In recent years, with the establishment of deep learning technique, ANNs with many hidden layers have been reintroduced as an alternative to GMMs in acoustic modeling, and have shown successful results. The deep learning technique consists of a two-phase procedure. First, the ANN is generatively pre-trained using an unsupervised learning algorithm. Then, it is discriminatively fine-tuned using the back-propagation learning algorithm. The generative pre-training intends to initialize the weights of the network for better generalization performance during the discriminative phase. Combining Deep Neural Networks (DNNs) and HMMs within a single hybrid architecture for acoustic modeling have shown promising results in many speech recognition tasks.
This thesis aims to empirically confirm the capability of DNNs to outperform GMMs in acoustic modeling. It also provides a systematic procedure to implement DNN-HMM acoustic models for phoneme recognition, including the implementation of a GMM-HMM baseline system. This thesis starts by providing a thorough overview of the fundamentals and background of speech recognition.
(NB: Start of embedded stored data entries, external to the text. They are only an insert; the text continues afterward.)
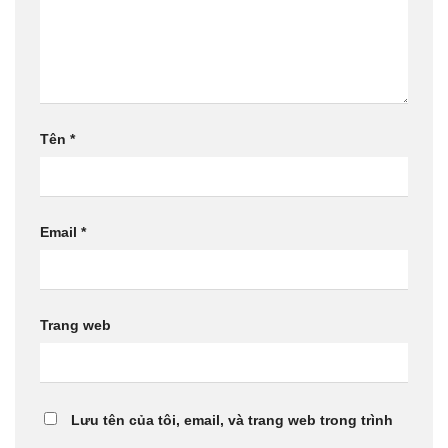
Tên
*
Email
*
Trang web
Lưu tên của tôi, email, và trang web trong trình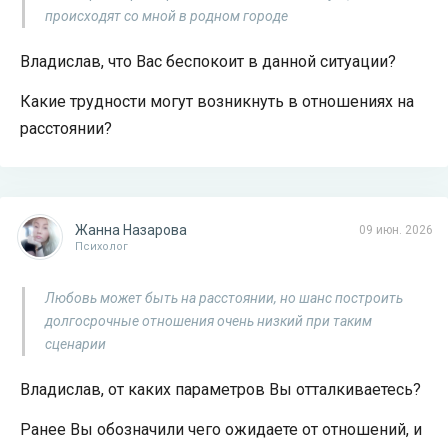
происходят со мной в родном городе
Владислав, что Вас беспокоит в данной ситуации?
Какие трудности могут возникнуть в отношениях на
расстоянии?
Жанна Назарова
09 июн. 2026
Психолог
Любовь может быть на расстоянии, но шанс построить
долгосрочные отношения очень низкий при таким
сценарии
Владислав, от каких параметров Вы отталкиваетесь?
Ранее Вы обозначили чего ожидаете от отношений, и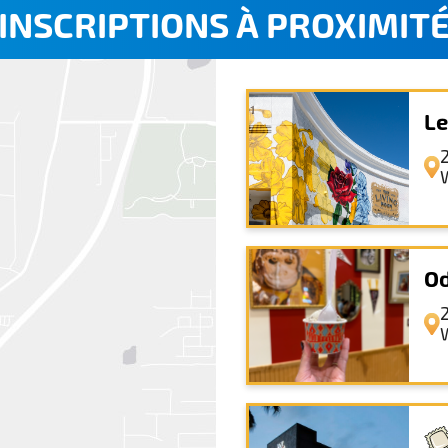
INSCRIPTIONS À PROXIMIT
Le
Od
The thesis then discusses DNN architecture and learning technique. In addition, the problems of GMMs and the advantages of DNNs in acoustic modeling are discussed. Finally, DNN-HMM hybrid acoustic modes for phoneme recognition are implemented. The deployed DNN is generatively pre-trained and fine-tuned to produce a posterior distribution over the states of mono-phone HMMs. The developed DNN-HMM phoneme recognition system outperformed the GMM-HMM baseline on the TIMIT core test set. An in-depth investigation into the major factors behind the success of DNNs is carried out.